%%

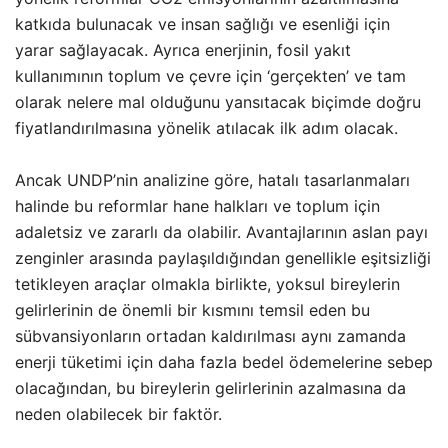
katkıda bulunacak ve insan sağlığı ve esenliği için
yarar sağlayacak. Ayrıca enerjinin, fosil yakıt
kullanımının toplum ve çevre için ‘gerçekten’ ve tam
olarak nelere mal olduğunu yansıtacak biçimde doğru
fiyatlandırılmasına yönelik atılacak ilk adım olacak.
Ancak UNDP’nin analizine göre, hatalı tasarlanmaları
halinde bu reformlar hane halkları ve toplum için
adaletsiz ve zararlı da olabilir. Avantajlarının aslan payı
zenginler arasında paylaşıldığından genellikle eşitsizliği
tetikleyen araçlar olmakla birlikte, yoksul bireylerin
gelirlerinin de önemli bir kısmını temsil eden bu
sübvansiyonların ortadan kaldırılması aynı zamanda
enerji tüketimi için daha fazla bedel ödemelerine sebep
olacağından, bu bireylerin gelirlerinin azalmasına da
neden olabilecek bir faktör.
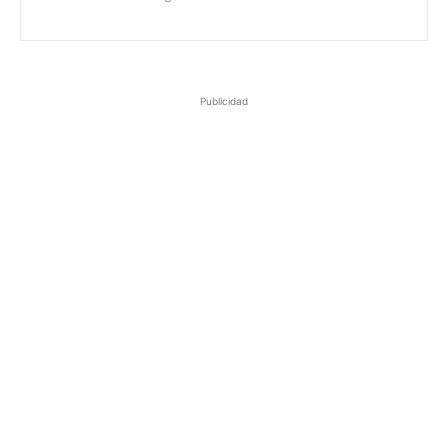
Publicidad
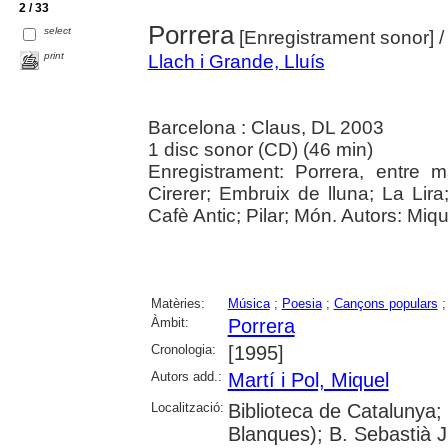
2 / 33
Porrera
select
[Enregistrament sonor]
/
print
Llach i Grande, Lluís
Barcelona : Claus, DL 2003
1 disc sonor (CD) (46 min)
Enregistrament: Porrera, entre
Cirerer; Embruix de lluna; La Lir
Cafè Antic; Pilar; Món. Autors: Mique
Matèries:
Música
;
Poesia
;
Cançons populars
Àmbit:
Porrera
Cronologia:
[1995]
Autors add.:
Martí i Pol, Miquel
Localització:
Biblioteca de Catalunya;
Blanques); B. Sebastià J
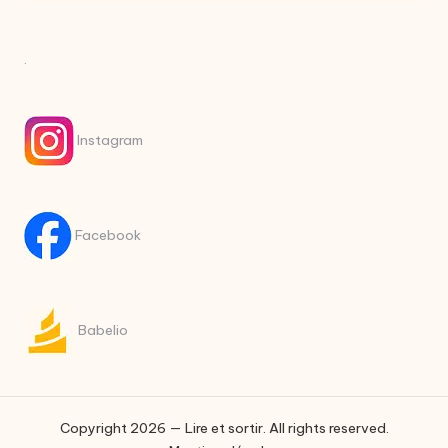
.
Instagram
Facebook
Babelio
Copyright 2026 — Lire et sortir. All rights reserved.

%%

WHAT IS REQUIRED:
Each line of the material that has the word "Enregistrament" belongs in the answer.

OUTPUT OF THE EXERCISE:
[Enregistrament sonor]
Enregistrament: Porrera, entre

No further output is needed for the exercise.